I could stand like a stork, but the second I attempted to hop I listed to the side and launched myself to the floor like a North Korean missile test.No wonder I had trouble with my SATs!

My son had a plastic basketball set in the basement that stood 5 feet tall, though we seldom played with it because I always out-dunked him, due to my superior athletic abilities. Now we had a new rule: You didn’t have to dribble, which neither one of us were any good at anyway, but to move the ball, you had to hop on one foot.

We got a lot of carpet burns that first month, but eventually, through grit and determination, we both became masters of the one-legged hop. The rule expanded to include football in the yard, running the bases in baseball and even playing tag. Soon, we could even dribble the basketball while hopping on one foot!

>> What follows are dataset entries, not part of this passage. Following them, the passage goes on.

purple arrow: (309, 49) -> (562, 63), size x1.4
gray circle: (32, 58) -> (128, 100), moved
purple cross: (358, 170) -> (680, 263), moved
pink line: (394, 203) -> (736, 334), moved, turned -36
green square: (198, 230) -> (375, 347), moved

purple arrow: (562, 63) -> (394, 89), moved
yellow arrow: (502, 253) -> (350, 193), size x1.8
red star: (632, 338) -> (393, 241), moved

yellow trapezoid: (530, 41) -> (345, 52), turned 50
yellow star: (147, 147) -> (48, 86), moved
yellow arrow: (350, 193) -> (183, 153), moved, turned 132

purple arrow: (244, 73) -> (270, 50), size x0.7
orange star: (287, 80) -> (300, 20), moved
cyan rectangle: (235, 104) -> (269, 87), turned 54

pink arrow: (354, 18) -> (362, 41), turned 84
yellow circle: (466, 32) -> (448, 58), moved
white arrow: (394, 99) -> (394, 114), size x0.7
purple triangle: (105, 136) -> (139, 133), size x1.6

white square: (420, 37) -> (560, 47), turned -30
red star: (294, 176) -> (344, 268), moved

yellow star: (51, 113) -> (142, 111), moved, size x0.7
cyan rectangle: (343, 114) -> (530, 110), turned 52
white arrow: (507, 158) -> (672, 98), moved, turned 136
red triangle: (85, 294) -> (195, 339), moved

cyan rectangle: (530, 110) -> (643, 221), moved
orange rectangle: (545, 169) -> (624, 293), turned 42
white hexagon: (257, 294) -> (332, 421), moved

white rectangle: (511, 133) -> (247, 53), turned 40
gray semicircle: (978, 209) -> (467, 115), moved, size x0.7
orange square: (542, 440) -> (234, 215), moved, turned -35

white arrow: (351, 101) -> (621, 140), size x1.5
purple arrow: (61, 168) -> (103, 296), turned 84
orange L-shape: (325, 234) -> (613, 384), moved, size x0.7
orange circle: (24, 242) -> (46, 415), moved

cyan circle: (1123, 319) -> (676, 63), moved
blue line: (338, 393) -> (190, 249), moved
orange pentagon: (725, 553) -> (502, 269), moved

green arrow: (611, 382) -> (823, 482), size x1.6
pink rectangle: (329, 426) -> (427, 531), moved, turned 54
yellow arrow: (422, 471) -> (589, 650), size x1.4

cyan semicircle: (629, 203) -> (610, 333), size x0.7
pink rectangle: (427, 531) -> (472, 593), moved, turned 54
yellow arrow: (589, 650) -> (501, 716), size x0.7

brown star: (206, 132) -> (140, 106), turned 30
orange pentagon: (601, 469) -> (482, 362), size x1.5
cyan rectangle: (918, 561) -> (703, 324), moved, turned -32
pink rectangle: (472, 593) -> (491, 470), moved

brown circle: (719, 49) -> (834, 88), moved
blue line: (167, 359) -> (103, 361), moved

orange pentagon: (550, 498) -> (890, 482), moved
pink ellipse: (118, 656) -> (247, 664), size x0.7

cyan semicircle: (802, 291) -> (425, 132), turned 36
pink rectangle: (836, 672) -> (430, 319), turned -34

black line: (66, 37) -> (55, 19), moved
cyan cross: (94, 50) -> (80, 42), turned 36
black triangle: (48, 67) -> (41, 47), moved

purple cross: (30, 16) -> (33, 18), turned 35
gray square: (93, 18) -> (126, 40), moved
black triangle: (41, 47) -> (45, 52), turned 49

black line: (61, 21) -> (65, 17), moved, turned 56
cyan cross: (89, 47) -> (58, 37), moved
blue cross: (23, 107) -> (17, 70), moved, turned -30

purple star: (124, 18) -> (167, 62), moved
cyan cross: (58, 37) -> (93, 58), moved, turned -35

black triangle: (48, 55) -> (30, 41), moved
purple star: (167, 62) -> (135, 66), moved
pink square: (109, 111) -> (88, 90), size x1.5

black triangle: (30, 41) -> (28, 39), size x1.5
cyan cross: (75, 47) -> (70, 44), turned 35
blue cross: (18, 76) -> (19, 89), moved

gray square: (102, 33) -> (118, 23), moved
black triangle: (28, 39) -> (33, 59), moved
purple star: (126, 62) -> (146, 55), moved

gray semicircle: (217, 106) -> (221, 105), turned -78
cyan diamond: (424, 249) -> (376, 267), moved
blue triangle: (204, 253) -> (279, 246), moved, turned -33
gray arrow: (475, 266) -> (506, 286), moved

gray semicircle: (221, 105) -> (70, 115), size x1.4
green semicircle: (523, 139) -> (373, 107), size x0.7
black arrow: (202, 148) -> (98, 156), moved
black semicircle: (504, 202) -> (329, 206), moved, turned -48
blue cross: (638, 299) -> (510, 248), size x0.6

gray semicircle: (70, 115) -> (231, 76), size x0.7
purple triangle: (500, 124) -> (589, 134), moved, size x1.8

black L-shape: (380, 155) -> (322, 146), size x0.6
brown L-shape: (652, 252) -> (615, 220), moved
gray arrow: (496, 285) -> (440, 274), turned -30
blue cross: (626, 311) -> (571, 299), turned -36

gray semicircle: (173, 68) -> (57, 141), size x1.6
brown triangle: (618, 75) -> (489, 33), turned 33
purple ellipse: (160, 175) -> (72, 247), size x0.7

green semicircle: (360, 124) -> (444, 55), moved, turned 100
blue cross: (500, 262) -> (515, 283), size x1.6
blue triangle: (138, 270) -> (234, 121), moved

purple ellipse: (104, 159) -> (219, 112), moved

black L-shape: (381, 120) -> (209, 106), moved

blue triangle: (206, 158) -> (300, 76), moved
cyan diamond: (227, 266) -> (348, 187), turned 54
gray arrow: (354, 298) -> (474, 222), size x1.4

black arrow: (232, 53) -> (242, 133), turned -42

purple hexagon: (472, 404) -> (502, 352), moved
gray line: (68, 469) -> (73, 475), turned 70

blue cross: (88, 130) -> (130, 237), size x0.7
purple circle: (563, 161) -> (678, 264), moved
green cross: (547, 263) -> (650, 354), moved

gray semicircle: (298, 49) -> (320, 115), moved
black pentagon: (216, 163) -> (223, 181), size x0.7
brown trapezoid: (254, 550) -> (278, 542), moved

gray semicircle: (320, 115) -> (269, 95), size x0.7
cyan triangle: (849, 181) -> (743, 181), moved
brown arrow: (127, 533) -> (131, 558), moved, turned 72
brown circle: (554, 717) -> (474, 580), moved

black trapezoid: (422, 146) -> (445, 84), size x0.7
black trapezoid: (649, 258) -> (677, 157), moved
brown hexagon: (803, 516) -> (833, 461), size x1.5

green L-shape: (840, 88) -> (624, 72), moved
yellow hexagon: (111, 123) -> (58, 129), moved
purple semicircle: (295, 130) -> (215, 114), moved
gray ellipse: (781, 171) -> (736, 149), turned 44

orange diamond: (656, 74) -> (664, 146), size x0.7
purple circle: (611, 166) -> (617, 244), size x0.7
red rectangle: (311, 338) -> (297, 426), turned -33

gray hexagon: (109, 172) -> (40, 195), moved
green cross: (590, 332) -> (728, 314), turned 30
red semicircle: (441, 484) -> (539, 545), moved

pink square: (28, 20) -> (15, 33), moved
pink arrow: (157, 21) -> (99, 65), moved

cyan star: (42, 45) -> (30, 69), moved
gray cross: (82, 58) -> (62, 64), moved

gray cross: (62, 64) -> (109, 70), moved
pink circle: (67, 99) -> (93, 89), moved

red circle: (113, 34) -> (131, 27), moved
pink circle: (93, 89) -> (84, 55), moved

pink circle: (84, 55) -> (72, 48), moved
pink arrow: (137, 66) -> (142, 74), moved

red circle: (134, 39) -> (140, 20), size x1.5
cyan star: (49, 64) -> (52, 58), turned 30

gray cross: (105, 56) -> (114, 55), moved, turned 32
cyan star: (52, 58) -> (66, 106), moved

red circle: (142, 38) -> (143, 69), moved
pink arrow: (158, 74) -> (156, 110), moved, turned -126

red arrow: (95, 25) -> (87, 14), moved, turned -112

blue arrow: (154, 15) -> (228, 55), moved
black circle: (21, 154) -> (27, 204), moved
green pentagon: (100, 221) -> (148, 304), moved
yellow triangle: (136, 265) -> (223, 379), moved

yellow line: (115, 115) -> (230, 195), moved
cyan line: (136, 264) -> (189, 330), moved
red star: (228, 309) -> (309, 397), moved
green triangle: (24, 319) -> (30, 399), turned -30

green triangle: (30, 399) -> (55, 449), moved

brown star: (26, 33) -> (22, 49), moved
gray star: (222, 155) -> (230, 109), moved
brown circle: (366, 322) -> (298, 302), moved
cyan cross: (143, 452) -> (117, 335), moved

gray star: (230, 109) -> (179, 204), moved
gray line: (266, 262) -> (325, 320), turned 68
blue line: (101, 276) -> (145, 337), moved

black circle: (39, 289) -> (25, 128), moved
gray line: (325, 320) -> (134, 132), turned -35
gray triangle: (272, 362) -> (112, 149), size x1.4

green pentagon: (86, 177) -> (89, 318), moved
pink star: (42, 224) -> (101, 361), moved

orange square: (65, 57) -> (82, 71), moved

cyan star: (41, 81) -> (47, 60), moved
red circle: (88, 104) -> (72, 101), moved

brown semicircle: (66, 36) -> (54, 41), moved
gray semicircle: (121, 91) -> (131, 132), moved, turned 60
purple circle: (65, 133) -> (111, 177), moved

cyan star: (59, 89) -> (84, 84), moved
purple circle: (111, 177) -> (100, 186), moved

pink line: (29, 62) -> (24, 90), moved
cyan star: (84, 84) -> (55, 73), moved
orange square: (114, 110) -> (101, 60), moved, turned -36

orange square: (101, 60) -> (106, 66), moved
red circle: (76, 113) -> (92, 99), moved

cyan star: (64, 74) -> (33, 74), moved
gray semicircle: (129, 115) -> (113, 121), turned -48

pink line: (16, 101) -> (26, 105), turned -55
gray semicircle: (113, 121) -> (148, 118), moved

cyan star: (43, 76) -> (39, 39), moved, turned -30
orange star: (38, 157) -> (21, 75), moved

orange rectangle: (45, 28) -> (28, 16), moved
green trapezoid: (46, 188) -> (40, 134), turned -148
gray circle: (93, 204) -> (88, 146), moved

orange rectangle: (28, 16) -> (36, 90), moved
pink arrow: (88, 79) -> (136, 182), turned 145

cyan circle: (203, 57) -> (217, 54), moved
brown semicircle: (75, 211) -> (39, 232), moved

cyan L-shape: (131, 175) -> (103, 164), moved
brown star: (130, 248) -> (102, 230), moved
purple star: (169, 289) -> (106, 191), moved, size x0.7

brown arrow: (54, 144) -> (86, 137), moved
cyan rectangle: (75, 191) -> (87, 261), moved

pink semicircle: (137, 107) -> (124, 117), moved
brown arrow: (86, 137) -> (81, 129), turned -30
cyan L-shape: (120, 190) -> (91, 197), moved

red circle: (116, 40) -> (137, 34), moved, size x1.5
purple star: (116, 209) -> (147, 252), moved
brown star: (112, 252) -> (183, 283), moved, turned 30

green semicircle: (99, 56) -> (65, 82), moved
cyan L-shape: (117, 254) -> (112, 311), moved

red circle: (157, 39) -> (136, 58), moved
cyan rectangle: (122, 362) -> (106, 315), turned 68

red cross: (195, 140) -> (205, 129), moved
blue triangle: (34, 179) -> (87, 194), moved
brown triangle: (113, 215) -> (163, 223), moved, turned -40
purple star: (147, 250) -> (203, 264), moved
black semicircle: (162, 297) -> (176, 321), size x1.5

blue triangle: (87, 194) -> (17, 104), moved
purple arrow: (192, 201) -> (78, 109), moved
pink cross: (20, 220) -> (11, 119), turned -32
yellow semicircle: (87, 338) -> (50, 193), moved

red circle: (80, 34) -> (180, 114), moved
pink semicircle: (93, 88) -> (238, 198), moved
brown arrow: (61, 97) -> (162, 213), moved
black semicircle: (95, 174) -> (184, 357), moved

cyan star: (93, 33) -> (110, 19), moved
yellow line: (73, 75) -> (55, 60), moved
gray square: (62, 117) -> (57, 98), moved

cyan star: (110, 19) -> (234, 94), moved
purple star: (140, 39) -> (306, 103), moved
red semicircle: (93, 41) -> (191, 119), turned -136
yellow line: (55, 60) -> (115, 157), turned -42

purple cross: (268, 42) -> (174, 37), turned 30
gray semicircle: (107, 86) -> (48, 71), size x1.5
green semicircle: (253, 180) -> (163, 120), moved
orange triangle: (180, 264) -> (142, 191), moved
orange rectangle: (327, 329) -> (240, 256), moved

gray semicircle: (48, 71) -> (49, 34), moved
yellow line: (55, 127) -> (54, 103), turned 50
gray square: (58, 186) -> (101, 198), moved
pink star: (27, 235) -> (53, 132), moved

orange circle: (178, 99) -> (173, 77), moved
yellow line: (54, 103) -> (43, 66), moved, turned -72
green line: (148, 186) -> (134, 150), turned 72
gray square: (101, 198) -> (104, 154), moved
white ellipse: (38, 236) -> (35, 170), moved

My son, I informed the other (envious) parents in the neighborhood, would be receiving a full-ride scholarship to the Ivy League school of his choice.

The next grade card gave him all smiley faces. “Come on,” I said to the teacher, “don’t you have something higher than a smiley face? How about a gold star?”

“A gold star is below a smiley face, actually,” she sniffed in a “you’re a bad parent” tone.

“But you have to agree, when it comes to hopping on one foot, he’s the most gifted student you have,” I pressed.

She admitted that yes, my son out-hopped everyone, even Emily, who was supposedly a genius. Emily’s parents were considering holding her back a year, now that they’d seen my son’s one-legged expertise.

My son graduated from both pre-school and kindergarten with honors, and I expected him to breeze through first grade. But his first report card was a shock: He failed physical education!

“How can this be?” I demanded of the gym teacher.

“He’s terrible at games,” the man replied. “Dodgeball, kickball, baseball — he’s always the last one picked for teams.”

“But why?” I wailed.

“I’ve tried working with him,” the gym teacher told me, “but everything we do, he hops on one foot!”